By Joshua Burd
Gebroe-Hammer Associates completed more than $300 million in first-quarter apartment sales in the region, the firm announced, while expressing optimism about the multifamily sector’s long-term health after it weathers the coronavirus pandemic.
The Livingston-based brokerage said it closed 18 transactions spanning 1,574 units during Q1. The firm completed the sales, which had a value of $316.4 million, on behalf of private owners, family offices, private equity funds and institutional investors with local, regional, national and global interests.
Company President Ken Uranowitz said the quarter marked a carry-over “of the same historic multifamily investment confidence that fueled one of the longest and most aggressive apartment-property investment cycles in history.” He added that, while it’s premature to forecast how and when the economy and the multifamily sector will adjust, the “fundamental function of apartments has always ensured — and will continue to do so — their longevity and status as the most reliable living option and most resilient commercial real estate asset type.”
“Now, as a society and as an industry, we find ourselves in unchartered waters due to the sudden and abrupt measures imposed to slow the spread of COVID-19,” said Uranowitz, who joined Gebroe-Hammer at its inception in 1975. “While there are challenges that can only be fully addressed with the passage of time, health and well-being remain paramount. In this regard, multifamily properties play an integral role in providing tenants and communities with the most basic needs of shelter, a place to live and a place from which to telecommute for work or education.”

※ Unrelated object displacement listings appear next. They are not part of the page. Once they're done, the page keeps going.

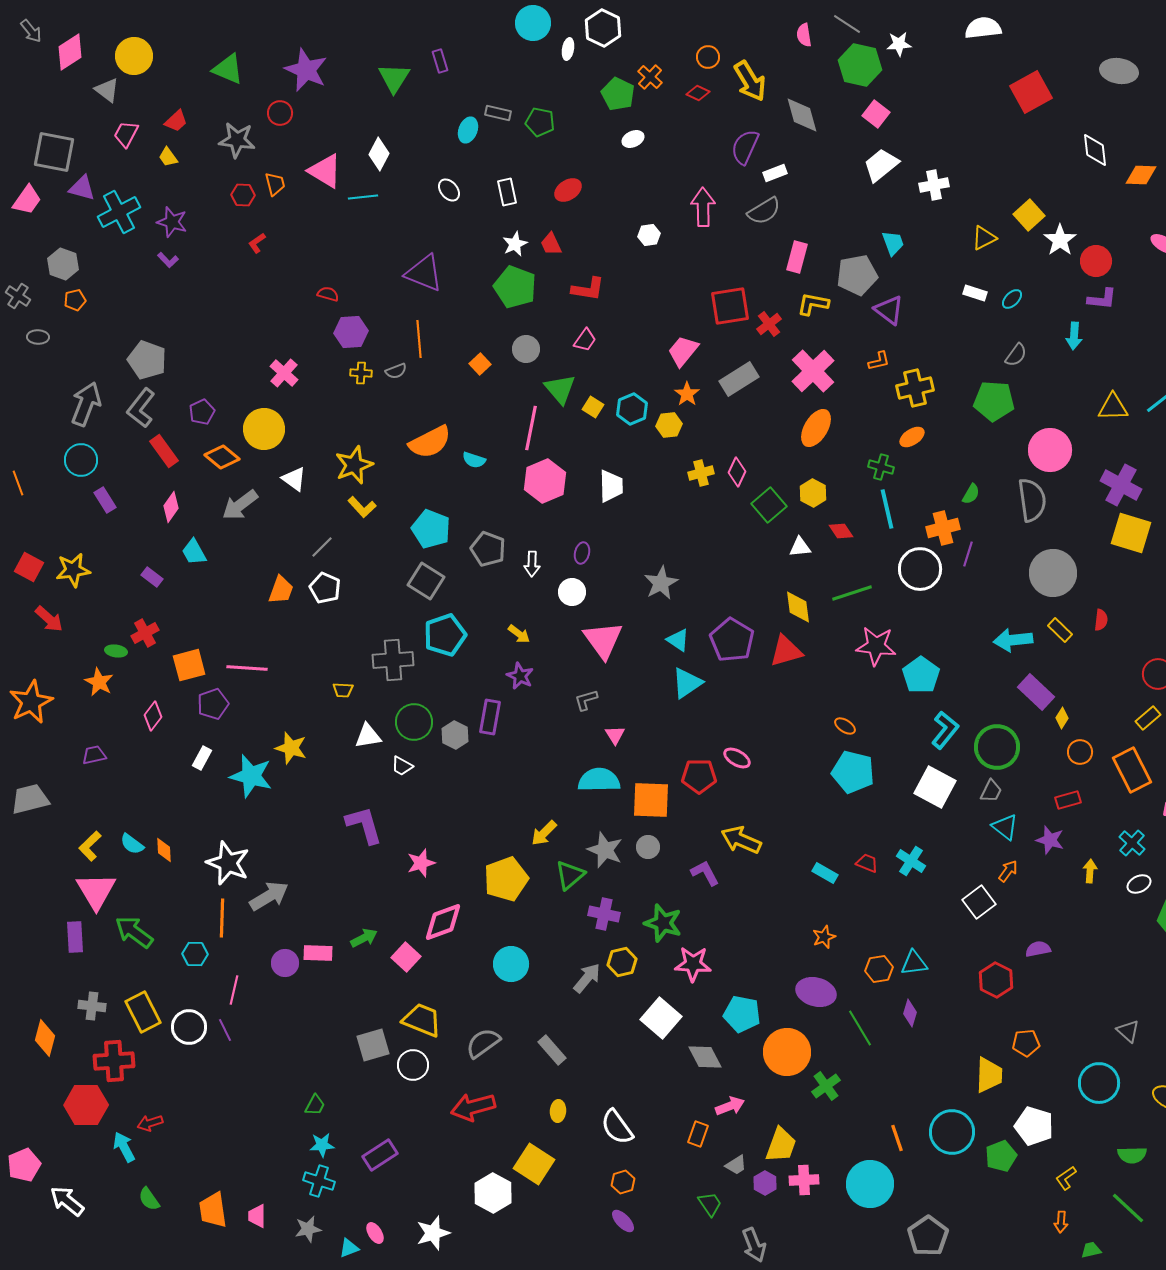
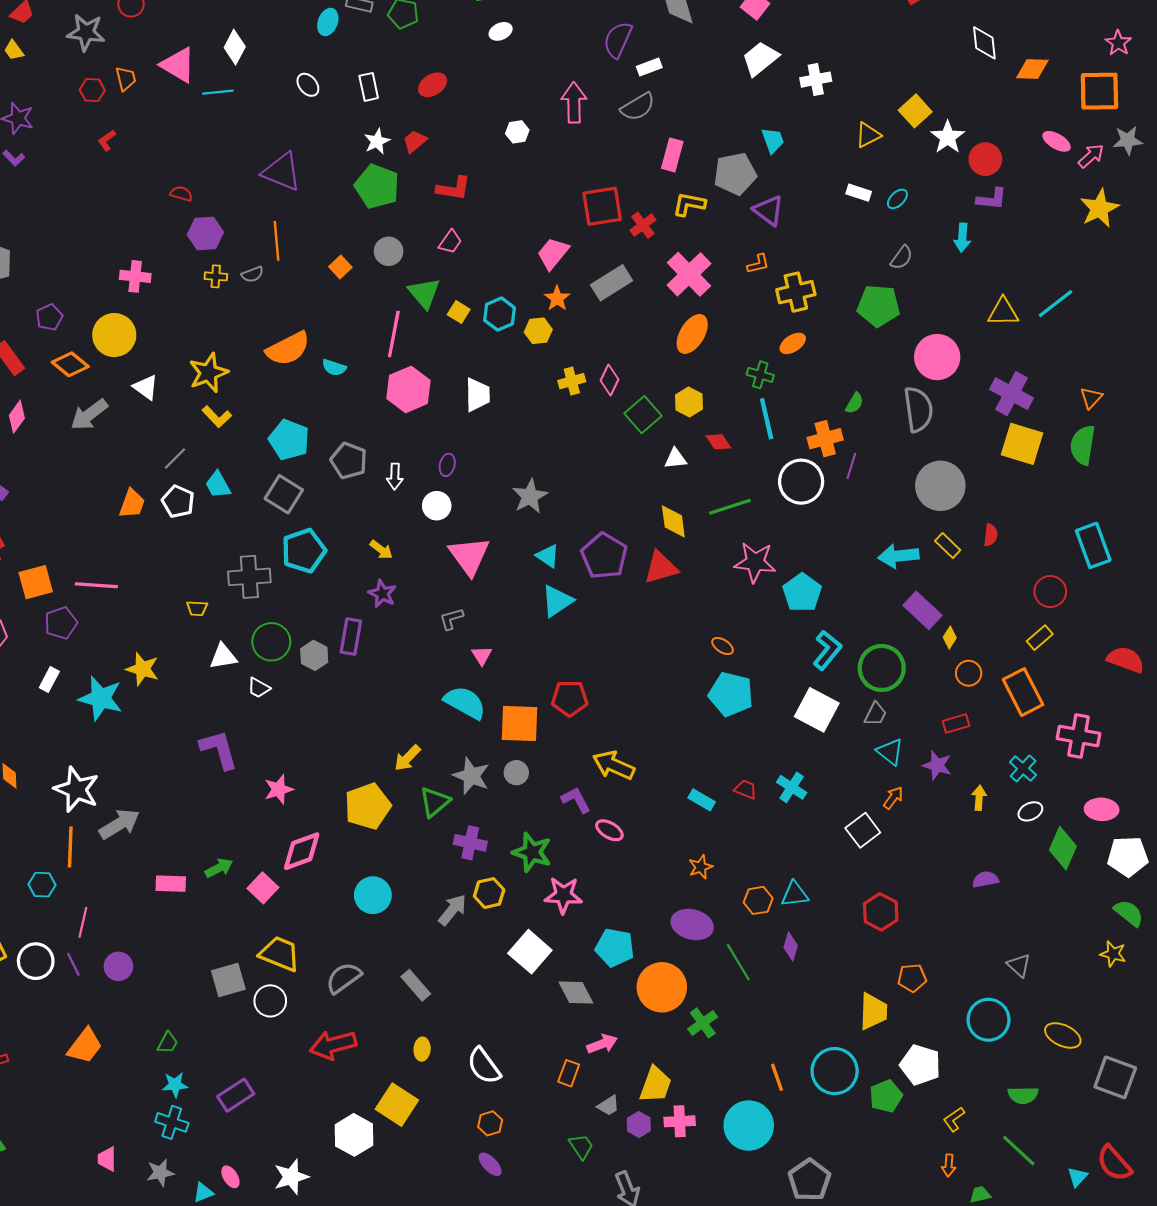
red trapezoid: (551, 244) -> (415, 141), turned 75
pink cross: (284, 373) -> (135, 276), turned -36
cyan trapezoid: (194, 552) -> (218, 485), moved
pink ellipse: (737, 758) -> (609, 830), moved
cyan semicircle: (599, 780) -> (465, 703), turned 30
purple semicircle: (1038, 949) -> (985, 879), moved
purple circle: (285, 963) -> (118, 966), moved
orange trapezoid: (213, 1210) -> (85, 1046), moved, turned -135

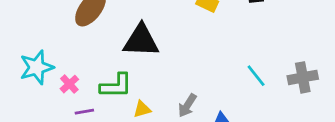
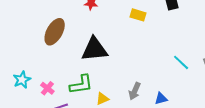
cyan star: (37, 67) -> (22, 80), size x0.7

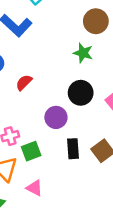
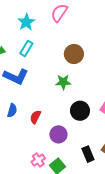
green star: (83, 53) -> (63, 82), moved
purple circle: (56, 117) -> (58, 134), moved

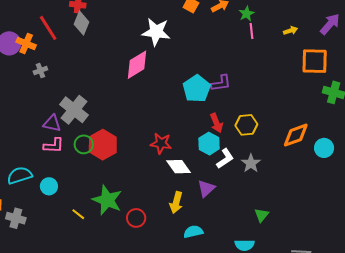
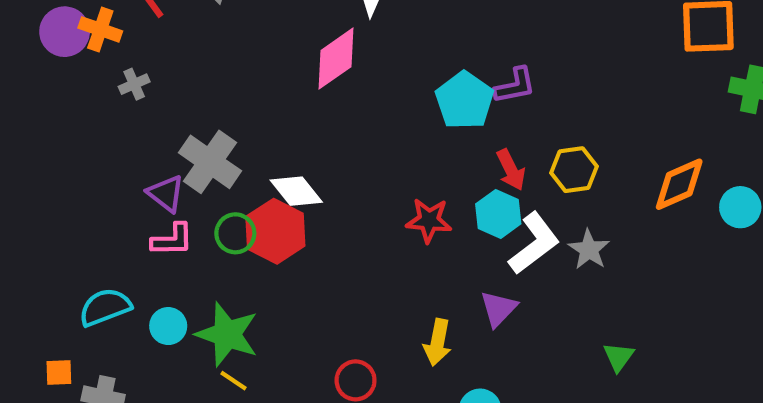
purple triangle: (52, 123) -> (166, 193), turned 30
red star: (161, 143) -> (429, 220), moved
white L-shape: (225, 159) -> (534, 243), size x1.4
white diamond: (179, 167) -> (296, 191), moved
green star: (107, 200) -> (227, 334), moved

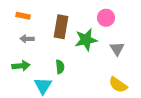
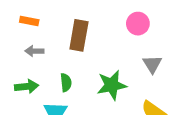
green star: (86, 40) -> (112, 85), moved
green semicircle: (60, 67) -> (66, 83), moved

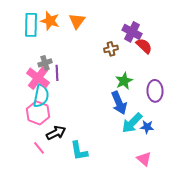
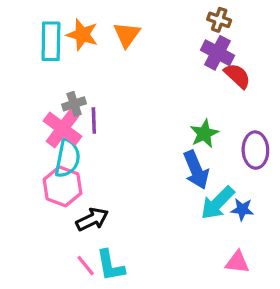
brown cross: (111, 49) -> (219, 20), moved, turned 32
pink line: (39, 148) -> (86, 266), moved
cyan L-shape: (79, 151) -> (110, 266), moved
pink triangle: (144, 159) -> (237, 262), turned -35

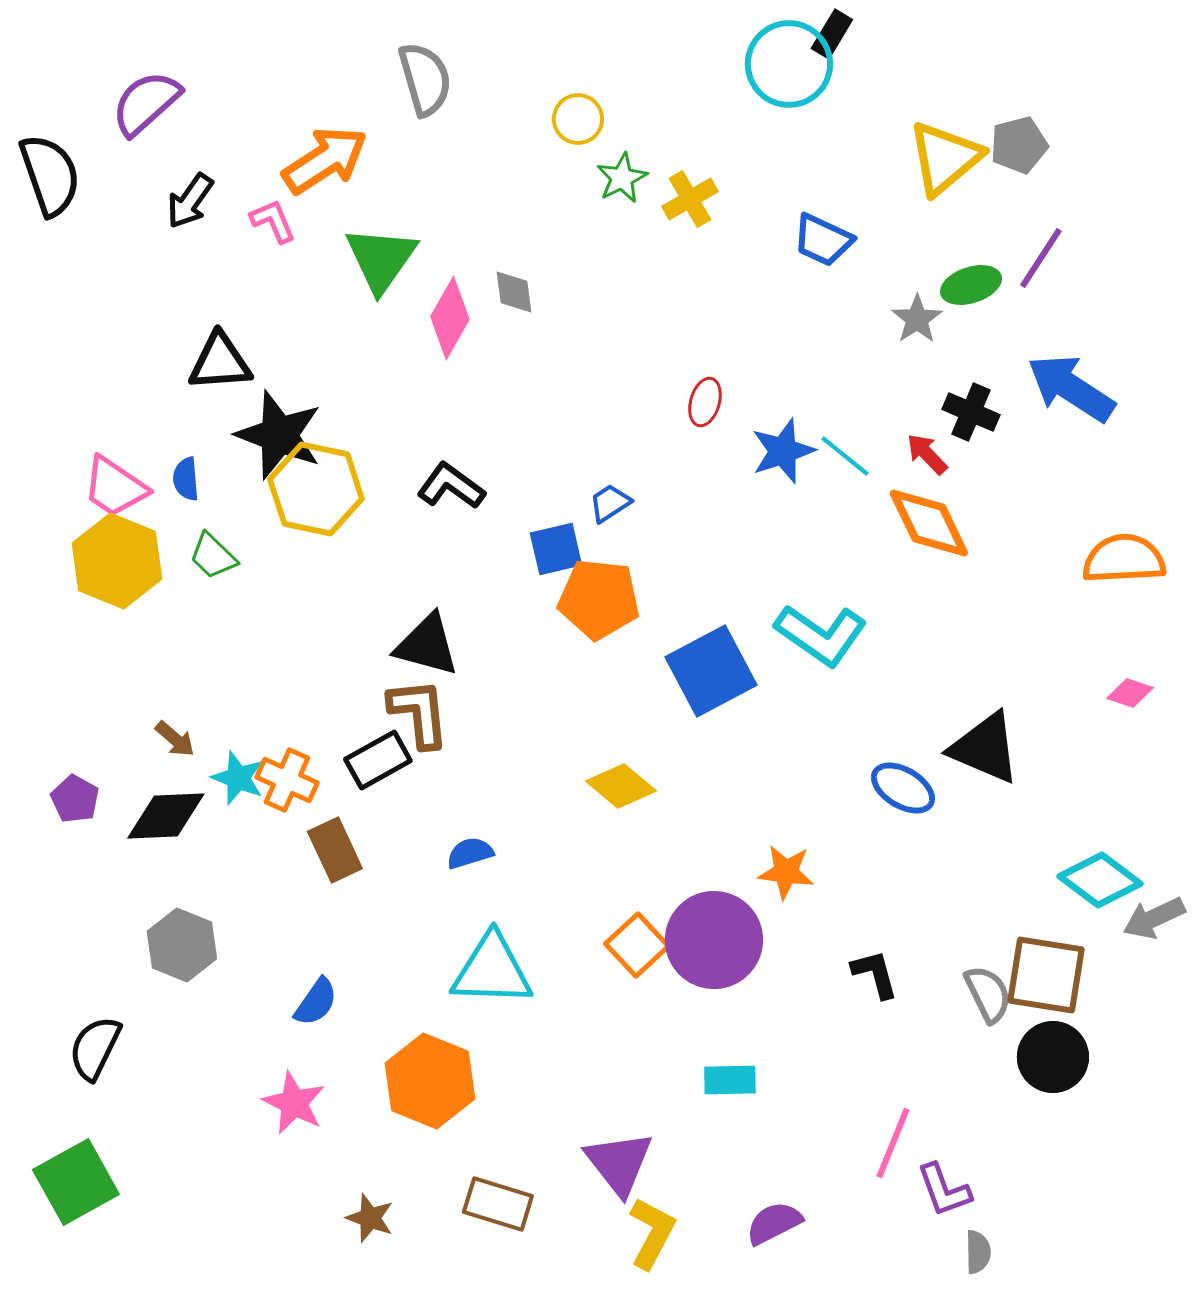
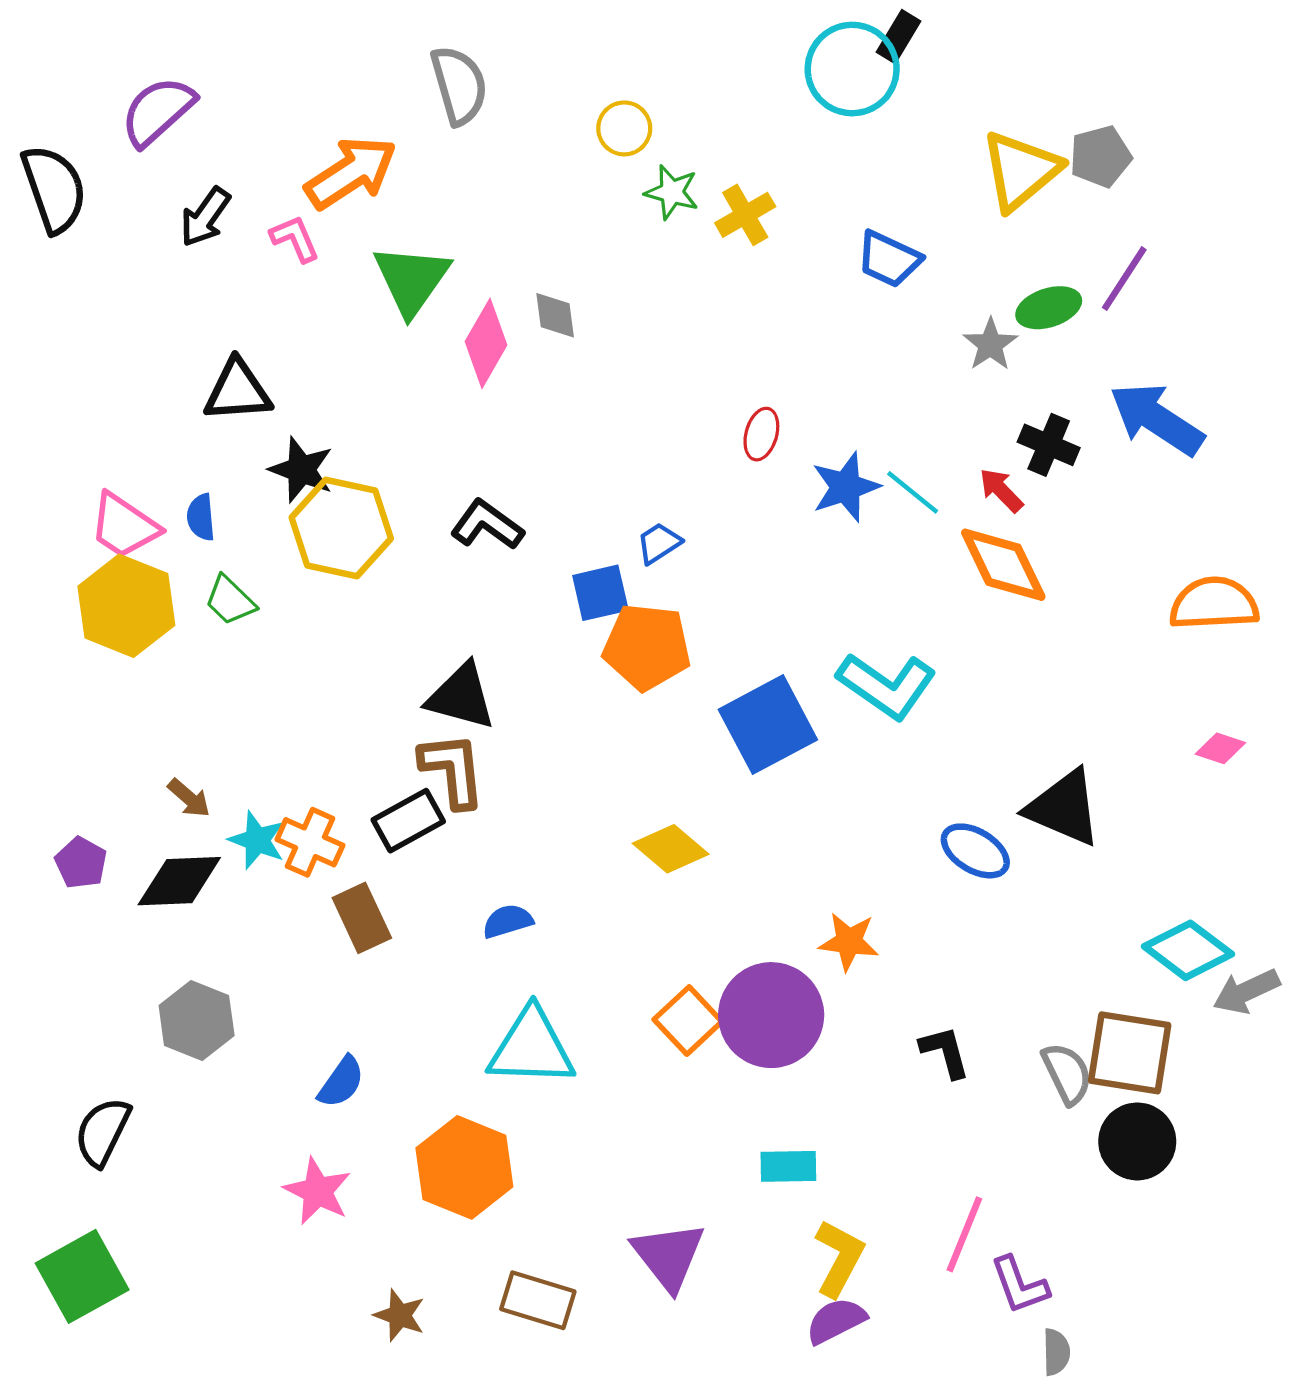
green star: (622, 178) -> (672, 192), turned -30
black star: (279, 435) -> (301, 470), size x0.7
yellow L-shape: (652, 1233) -> (839, 1258), moved

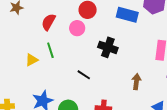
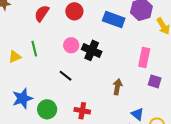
red semicircle: (49, 22) -> (42, 13), moved
pink circle: (77, 28) -> (71, 45), moved

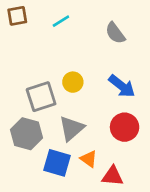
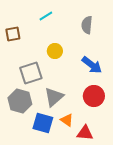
brown square: (17, 16) -> (13, 34), moved
gray semicircle: (115, 33) -> (87, 25), turned 42
yellow circle: (73, 82) -> (55, 51), moved

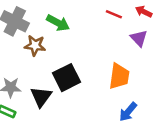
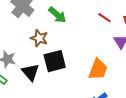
brown star: (35, 45) -> (39, 38), moved
black triangle: (41, 97) -> (31, 72), turned -30

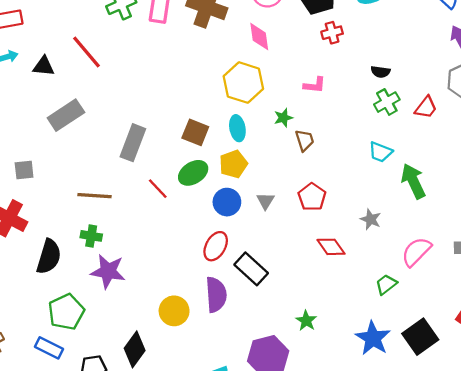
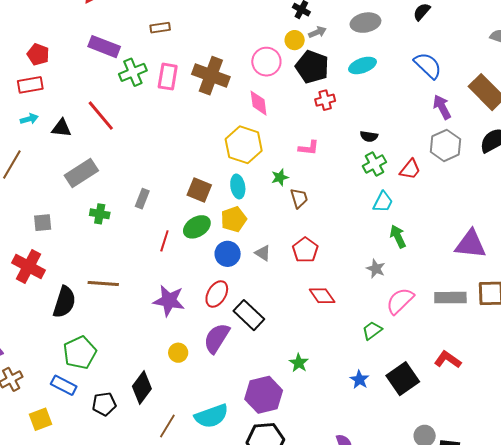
gray rectangle: (133, 143) -> (142, 199), size x0.6
cyan trapezoid: (381, 152) -> (383, 202), moved, turned -85
green arrow: (413, 181) -> (398, 236), size x0.7
red line: (158, 189) -> (164, 241), turned 60
brown line: (95, 196) -> (103, 283), moved
gray triangle: (266, 201) -> (263, 253), turned -30
gray star: (371, 219) -> (376, 269), moved
green cross: (91, 236) -> (100, 214), moved
purple star: (108, 271) -> (169, 301), moved
purple semicircle: (216, 295) -> (217, 338), turned -144
yellow circle: (174, 311) -> (178, 353), size x0.7
blue star: (373, 338) -> (359, 380), size x0.6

Gebroe-Hammer said its transactions in Q1 ran the gamut, including a newly built Class A apartment building in Woodbridge, with a price per unit of $280,000. The firm also recorded three undisclosed single-property sales in northern, central and southern New Jersey collectively encompassing 485 units, for a combined $127 million.
Drawing on his own decades of experience, Uranowitz said the New York and Philadelphia metros as a whole have historically trended with more stability as compared to their major metro counterparts nationwide.
“Occupancy rates and asking/effective rents may waver, but they will eventually bounce back just as they did in the aftermath of the height of the Great Recession in early 2009 and every other downturn before that,” he said.
“These economic shockwaves will ease and multifamily properties and the people who own, manage, invest and live in them will emerge even stronger,” he added. “This coronavirus may be novel, but the enduring strength of apartment properties is long established.”